5-alpha reductase inhibitors (5ARIs) have been reported to increase the risk of erectile dysfunction (ED), depression, gynecomastia, and breast cancer (BrCa) in patients treated for benign prostatic hyperplasia (BPH). We conducted cohort studies with nested case-control analyses using the United Kingdom’s Clinical Practice Research Datalink to estimate the risk of ED, depression, gynecomastia, and BrCa in men prescribed 5ARIs for the treatment of BPH over the 20 year study period (1992-2011).
We identified men with BPH who received at least one prescription for a 5ARI or an alpha blocker (AB). We identified separate cohorts for each study outcome. In the ED (N=71,849) and depression (N=77,732) studies, exposure was defined as use of 5ARI only, 5ARI+AB, or AB Only. In the gynecomastia and BrCa studies (N=94,701) exposure was defined as use of 5ARIs (alone or in combination with AB), AB Only, or unexposed to either. ED cases were men who had a first ED diagnosis or treatment, depression cases were men who had a first depression diagnosis and received a prescription for an antidepressant within 90 days of the diagnosis, and gynecomastia and BrCa cases were men with a first such diagnosis during follow-up. We calculated incidence rates (IRs) and adjusted incidence rate ratios (IRRs) with 95% confidence intervals (CIs). We also conducted nested case-control analyses to control for major confounders and calculated adjusted odds ratios (ORs) with 95% CIs.

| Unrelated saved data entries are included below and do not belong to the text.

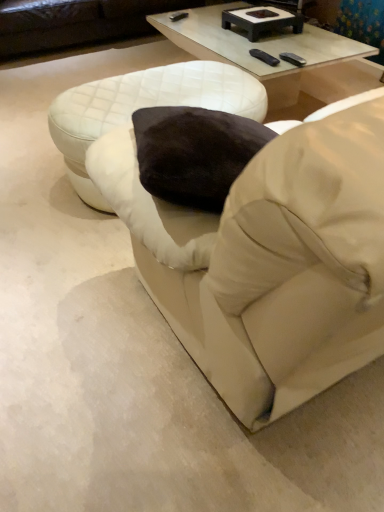 Where is `clear glass coffee table at upper center`? This screenshot has width=384, height=512. clear glass coffee table at upper center is located at coordinates (278, 56).

Measure the distance between black rubber remote at upper right and camera.

The depth of black rubber remote at upper right is 2.17 meters.

Measure the distance between white quilted ottoman at center and camera.

white quilted ottoman at center and camera are 1.63 meters apart from each other.

Where is `matte white studio couch at upper center`? matte white studio couch at upper center is located at coordinates (75, 23).

Where is `beige fabric bean bag chair at center`? beige fabric bean bag chair at center is located at coordinates (270, 255).

Is black matte rectangular tray at upper center in front of or behind white quilted ottoman at center in the image?

Visually, black matte rectangular tray at upper center is located behind white quilted ottoman at center.

Considering the sizes of objects black matte rectangular tray at upper center and white quilted ottoman at center in the image provided, who is thinner, black matte rectangular tray at upper center or white quilted ottoman at center?

Thinner between the two is black matte rectangular tray at upper center.

Can you confirm if black matte rectangular tray at upper center is smaller than white quilted ottoman at center?

Indeed, black matte rectangular tray at upper center has a smaller size compared to white quilted ottoman at center.

Can you tell me how much black matte rectangular tray at upper center and white quilted ottoman at center differ in facing direction?

There is a 87.5-degree angle between the facing directions of black matte rectangular tray at upper center and white quilted ottoman at center.

Is point (276, 59) positioned in front of point (186, 102)?

No, it is not.

There is a white quilted ottoman at center. Identify the location of pad above it (from a real-world perspective). The height and width of the screenshot is (512, 384). (264, 57).

Between black rubber remote at upper right and white quilted ottoman at center, which one has more height?

white quilted ottoman at center.

Is black rubber remote at upper right not close to white quilted ottoman at center?

No, black rubber remote at upper right is not far away from white quilted ottoman at center.

Is beige fabric bean bag chair at center not near matte white studio couch at upper center?

beige fabric bean bag chair at center is positioned a significant distance from matte white studio couch at upper center.

Could matte white studio couch at upper center be considered to be inside beige fabric bean bag chair at center?

No, beige fabric bean bag chair at center does not contain matte white studio couch at upper center.

From the picture: Between beige fabric bean bag chair at center and matte white studio couch at upper center, which one appears on the left side from the viewer's perspective?

Positioned to the left is matte white studio couch at upper center.

Which of these two, beige fabric bean bag chair at center or matte white studio couch at upper center, stands taller?

Standing taller between the two is beige fabric bean bag chair at center.

From the image's perspective, which object appears higher, beige fabric bean bag chair at center or clear glass coffee table at upper center?

From the image's view, clear glass coffee table at upper center is above.

This screenshot has height=512, width=384. Identify the location of coffee table on the left of beige fabric bean bag chair at center. (278, 56).

Is beige fabric bean bag chair at center situated inside clear glass coffee table at upper center or outside?

beige fabric bean bag chair at center is spatially situated outside clear glass coffee table at upper center.

Locate an element on the screen. table that is in front of the black rubber remote at upper right is located at coordinates (144, 106).

From a real-world perspective, who is located lower, white quilted ottoman at center or black rubber remote at upper right?

white quilted ottoman at center is physically lower.

Is white quilted ottoman at center aimed at black rubber remote at upper right?

No, white quilted ottoman at center is not aimed at black rubber remote at upper right.

Does white quilted ottoman at center touch black rubber remote at upper right?

No, white quilted ottoman at center is not in contact with black rubber remote at upper right.

Is matte white studio couch at upper center not inside beige fabric bean bag chair at center?

Yes, matte white studio couch at upper center is located beyond the bounds of beige fabric bean bag chair at center.

From a real-world perspective, is matte white studio couch at upper center located beneath beige fabric bean bag chair at center?

Yes.

Is matte white studio couch at upper center to the right of beige fabric bean bag chair at center from the viewer's perspective?

No.

Is matte white studio couch at upper center aimed at beige fabric bean bag chair at center?

Yes, matte white studio couch at upper center is turned towards beige fabric bean bag chair at center.

Is clear glass coffee table at upper center turned away from white quilted ottoman at center?

No.

Would you say clear glass coffee table at upper center is a long distance from white quilted ottoman at center?

They are positioned close to each other.

Considering the positions of objects clear glass coffee table at upper center and white quilted ottoman at center in the image provided, who is more to the right, clear glass coffee table at upper center or white quilted ottoman at center?

clear glass coffee table at upper center.

Who is shorter, clear glass coffee table at upper center or white quilted ottoman at center?

Standing shorter between the two is white quilted ottoman at center.

Locate an element on the screen. Image resolution: width=384 pixels, height=512 pixels. table that is under the black matte rectangular tray at upper center (from a real-world perspective) is located at coordinates (144, 106).

I want to click on pad located behind the white quilted ottoman at center, so click(x=264, y=57).

Looking at the image, which one is located closer to white quilted ottoman at center, black rubber remote at upper right or black matte rectangular tray at upper center?

black rubber remote at upper right lies closer to white quilted ottoman at center than the other object.

Looking at this image, which object lies further to the anchor point black rubber remote at upper right, beige fabric bean bag chair at center or clear glass coffee table at upper center?

beige fabric bean bag chair at center is positioned further to the anchor black rubber remote at upper right.

Based on their spatial positions, is black matte rectangular tray at upper center or white quilted ottoman at center further from beige fabric bean bag chair at center?

black matte rectangular tray at upper center.

Looking at the image, which one is located further to beige fabric bean bag chair at center, white quilted ottoman at center or clear glass coffee table at upper center?

Based on the image, clear glass coffee table at upper center appears to be further to beige fabric bean bag chair at center.

From the image, which object appears to be farther from matte white studio couch at upper center, beige fabric bean bag chair at center or black matte rectangular tray at upper center?

beige fabric bean bag chair at center.

Based on their spatial positions, is white quilted ottoman at center or beige fabric bean bag chair at center further from black rubber remote at upper right?

Among the two, beige fabric bean bag chair at center is located further to black rubber remote at upper right.

From the image, which object appears to be farther from matte white studio couch at upper center, black matte rectangular tray at upper center or black rubber remote at upper right?

Among the two, black rubber remote at upper right is located further to matte white studio couch at upper center.

In the scene shown: Based on their spatial positions, is black rubber remote at upper right or matte white studio couch at upper center closer to beige fabric bean bag chair at center?

Among the two, black rubber remote at upper right is located nearer to beige fabric bean bag chair at center.

You are a GUI agent. You are given a task and a screenshot of the screen. Output one action in this format:
    pyautogui.click(x=<x>, y=<y>)
    Task: Click on the round table between matte white studio couch at upper center and white quilted ottoman at center in the up-down direction
    This screenshot has width=384, height=512.
    Given the screenshot: What is the action you would take?
    pyautogui.click(x=262, y=20)

You are a GUI agent. You are given a task and a screenshot of the screen. Output one action in this format:
    pyautogui.click(x=<x>, y=<y>)
    Task: Click on the coffee table situated between matte white studio couch at upper center and black matte rectangular tray at upper center from left to right
    The image size is (384, 512).
    Given the screenshot: What is the action you would take?
    pyautogui.click(x=278, y=56)

Find the location of a particular element. coffee table between matte white studio couch at upper center and white quilted ottoman at center from top to bottom is located at coordinates (278, 56).

Where is `table between beige fabric bean bag chair at center and clear glass coffee table at upper center along the z-axis`? The width and height of the screenshot is (384, 512). table between beige fabric bean bag chair at center and clear glass coffee table at upper center along the z-axis is located at coordinates (144, 106). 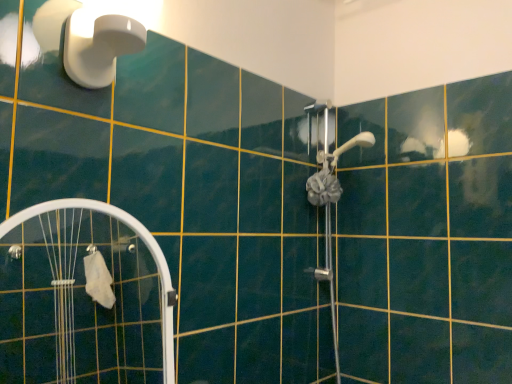 This screenshot has width=512, height=384. Describe the element at coordinates (83, 298) in the screenshot. I see `white translucent screen door at lower left` at that location.

Locate an element on the screen. The width and height of the screenshot is (512, 384). white translucent screen door at lower left is located at coordinates (83, 298).

What is the approximate height of white translucent screen door at lower left?

white translucent screen door at lower left is 17.72 inches in height.

Describe the element at coordinates (99, 45) in the screenshot. I see `white plastic shower at upper left` at that location.

Identify the location of white plastic shower at upper left. (99, 45).

At what (x,y) coordinates should I click in order to perform the action: click on white translucent screen door at lower left. Please return your answer as a coordinate pair (x, y). The image size is (512, 384). Looking at the image, I should click on (83, 298).

Between white translucent screen door at lower left and white plastic shower at upper left, which one appears on the left side from the viewer's perspective?

white translucent screen door at lower left is more to the left.

Is white translucent screen door at lower left in front of or behind white plastic shower at upper left in the image?

Visually, white translucent screen door at lower left is located in front of white plastic shower at upper left.

Is point (94, 312) positioned in front of point (71, 54)?

No.

From the image's perspective, is white translucent screen door at lower left above or below white plastic shower at upper left?

From the image's perspective, white translucent screen door at lower left appears below white plastic shower at upper left.

From a real-world perspective, which is physically above, white translucent screen door at lower left or white plastic shower at upper left?

white plastic shower at upper left is physically above.

Between white translucent screen door at lower left and white plastic shower at upper left, which one has larger width?

With larger width is white plastic shower at upper left.

Consider the image. Between white translucent screen door at lower left and white plastic shower at upper left, which one has less height?

white plastic shower at upper left.

Based on the photo, is white translucent screen door at lower left bigger or smaller than white plastic shower at upper left?

Considering their sizes, white translucent screen door at lower left takes up more space than white plastic shower at upper left.

Would you say white translucent screen door at lower left is outside white plastic shower at upper left?

white translucent screen door at lower left lies outside white plastic shower at upper left's area.

Is there a large distance between white translucent screen door at lower left and white plastic shower at upper left?

Yes, white translucent screen door at lower left and white plastic shower at upper left are located far from each other.

Could you tell me if white translucent screen door at lower left is turned towards white plastic shower at upper left?

No, white translucent screen door at lower left is not oriented towards white plastic shower at upper left.

How many degrees apart are the facing directions of white translucent screen door at lower left and white plastic shower at upper left?

0.146 degrees.

Locate an element on the screen. This screenshot has width=512, height=384. screen door located below the white plastic shower at upper left (from the image's perspective) is located at coordinates (83, 298).

Is white plastic shower at upper left to the left or to the right of white translucent screen door at lower left in the image?

Based on their positions, white plastic shower at upper left is located to the right of white translucent screen door at lower left.

Is white plastic shower at upper left closer to the viewer compared to white translucent screen door at lower left?

No, white plastic shower at upper left is further to the viewer.

Which is nearer, (x=109, y=50) or (x=5, y=288)?

Clearly, point (x=109, y=50) is closer to the camera than point (x=5, y=288).

From the image's perspective, is white plastic shower at upper left on white translucent screen door at lower left?

Yes, from the image's perspective, white plastic shower at upper left is above white translucent screen door at lower left.

From a real-world perspective, relative to white translucent screen door at lower left, is white plastic shower at upper left vertically above or below?

Clearly, from a real-world perspective, white plastic shower at upper left is above white translucent screen door at lower left.

Is white plastic shower at upper left wider or thinner than white translucent screen door at lower left?

In the image, white plastic shower at upper left appears to be wider than white translucent screen door at lower left.

Considering the relative sizes of white plastic shower at upper left and white translucent screen door at lower left in the image provided, is white plastic shower at upper left taller than white translucent screen door at lower left?

In fact, white plastic shower at upper left may be shorter than white translucent screen door at lower left.

Based on their sizes in the image, would you say white plastic shower at upper left is bigger or smaller than white translucent screen door at lower left?

In the image, white plastic shower at upper left appears to be smaller than white translucent screen door at lower left.

Choose the correct answer: Is white plastic shower at upper left inside white translucent screen door at lower left or outside it?

white plastic shower at upper left exists outside the volume of white translucent screen door at lower left.

Is white plastic shower at upper left placed right next to white translucent screen door at lower left?

No.

Looking at this image, does white plastic shower at upper left turn towards white translucent screen door at lower left?

No.

What's the angular difference between white plastic shower at upper left and white translucent screen door at lower left's facing directions?

There is a 0.146-degree angle between the facing directions of white plastic shower at upper left and white translucent screen door at lower left.

At what (x,y) coordinates should I click in order to perform the action: click on shower that is on the right side of white translucent screen door at lower left. Please return your answer as a coordinate pair (x, y). Image resolution: width=512 pixels, height=384 pixels. Looking at the image, I should click on (99, 45).

Find the location of a particular element. This screenshot has height=384, width=512. shower that is above the white translucent screen door at lower left (from the image's perspective) is located at coordinates (99, 45).

What are the coordinates of `shower that is on the right side of white translucent screen door at lower left` in the screenshot? It's located at (99, 45). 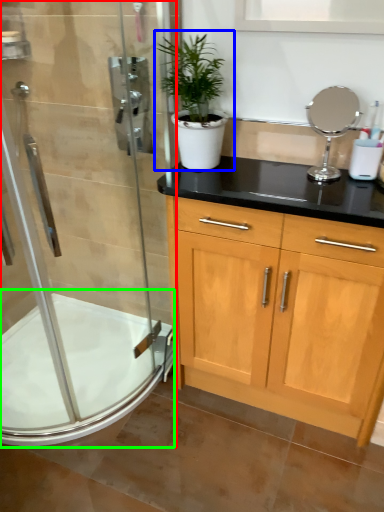 Question: Considering the real-world distances, which object is farthest from shower door (highlighted by a red box)? houseplant (highlighted by a blue box) or bath (highlighted by a green box)?

Choices:
 (A) houseplant
 (B) bath

Answer: (A)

The risk of ED was not elevated in users of 5ARI only (IRR=0.92, 95%CI 0.85-0.99) or 5ARI+AB (IRR=1.09, 95%CI 0.99-1.21) in comparison with AB only. The risk of depression was not increased with use of 5ARI Only (IRR=0.94, 95%CI 0.85-1.04) or 5ARI+ABs (IRR=1.04, 95%CI 0.89-1.21) compared to use of AB Only. Compared to no exposure, gynecomastsia risk was elevated for users of 5ARIs (IRR=3.55, 95%CI 3.05-4.14) but was null for users of AB Only. In the nested case-control analyses, ORs for ED and depression remained null, while the ORs for gynecomastia remained elevated regardless of number of prescriptions or exposure timing. The risk of ED and depression increased with longer duration of BPH, independent of exposure. 5ARI users did not have an increased risk of BrCa compared to unexposed men (OR=1.52, 95%CI 0.61-3.80).
In a large, 20 year, real world observational study, 5ARI therapy for BPH did not significantly increase the risk of clinically meaningful incident ED or depression compared to treatment with ABs only. Risk of ED and depression increased with longer duration of BPH. Use of 5ARIs increased the risk of gynecomastia, but not BrCa, compared to AB use and no exposure.